__WORK ORDER__:
Leave every picture behind and copy the rest of the entries below exactly.

- - -

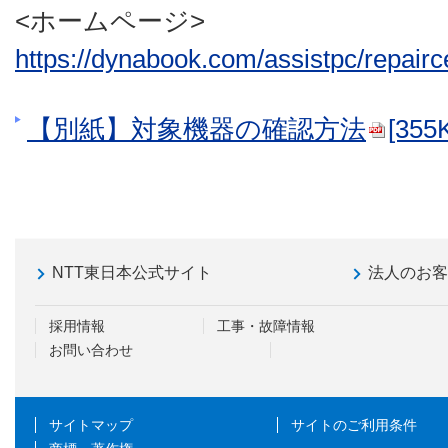
<ホームページ>
https://dynabook.com/assistpc/repairc
【別紙】対象機器の確認方法
[355
NTT東日本公式サイト
法人のお
採用情報
工事・故障情報
お問い合わせ
サイトマップ
サイトのご利用条件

- - -

__EXPECTED OUTPUT__:
<ホームページ>
https://dynabook.com/assistpc/repairc
【別紙】対象機器の確認方法
[355
NTT東日本公式サイト
法人のお
採用情報
工事・故障情報
お問い合わせ
サイトマップ
サイトのご利用条件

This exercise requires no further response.